I was in a meeting recently discussing a new business opportunity. As part of the discussion, we were talking about processes by which companies select contracts and the concept of an ebay-style auction which I’d not come across before. When it was explained to me, I was aghast.

If you’re not familiar with the process, it starts quite simply with a Company announcing that they have a project or a purchase to make and requesting people tender. This is pretty normal and a number of companies will respond with details of how they would meet the Company’s requirements and what else they can bring to the table. A team of people will evaluate each of these responses – some will be discarded outright as they don’t meet the requirements. Others will be visited, probed, researched and will answer questions, provide demonstrations and generally invest a large amount of time and money in the process. Eventually a list will be drawn up of those companies that the team believes could technically fulfil the requirements.

Then those short-listed suppliers will get a link to a website. There, they will see the contract they’re bidding for. During a set period, they will bid against each other to win – with the obvious difference from ebay that the lowest bidder wins.

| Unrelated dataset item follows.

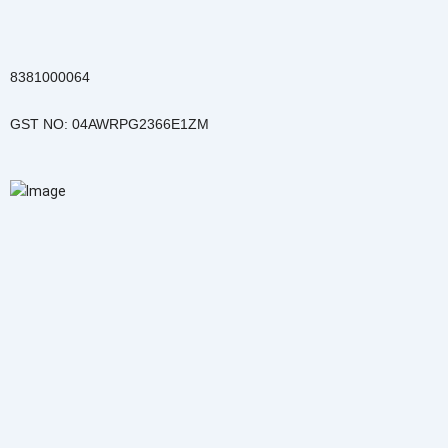
Skip
to
content
8381000064
GST NO: 04AWRPG2366E1ZM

That sounds eminently sensible and fiscally responsible. And, to me, it sounds completely and utterly insane. It’s pushing everyone towards the lowest common denominator; to provide the minimum necessary to clear that bar; telling people not to bother – it’s driving mediocrity.

What am I on about?

When I joined SIPhon I had a purpose – I wanted to make sure that when someone spoke about us, they said “Those guys are awesome”. I wanted people to remember us because we were excellent. Because we did incredible work. Because we helped them to make their service and their company better. I was tired of people saying that VoIP was a poor cousin to traditional communications. That it was a budget technology. I wanted to show that we could make a difference.

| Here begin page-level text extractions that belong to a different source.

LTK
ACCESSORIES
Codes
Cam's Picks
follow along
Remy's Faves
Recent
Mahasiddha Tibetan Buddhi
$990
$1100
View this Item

So we built a company that did that and did it well. We’re good at what we do. We’re flexible. We’re able to all that because we’ve got good people. And this – all of this – this is what makes us better than the next guy.

But what does any of that matter in this system? So long as we can meet the minimum, why pay more, right?

Have you ever had a business relationship that ended up the same as it started? Relationships grow. Companies grow. Nothing stays the same and you often have no idea where the future will take you. Our best partners are those that learn and grown and help us grow with them. Our best customers are those that learn and grown and let us help them grow. But all that requires flexibility. It requires excellence.

There’s no space in that bidding system for excellence – it just keeps driving mediocrity.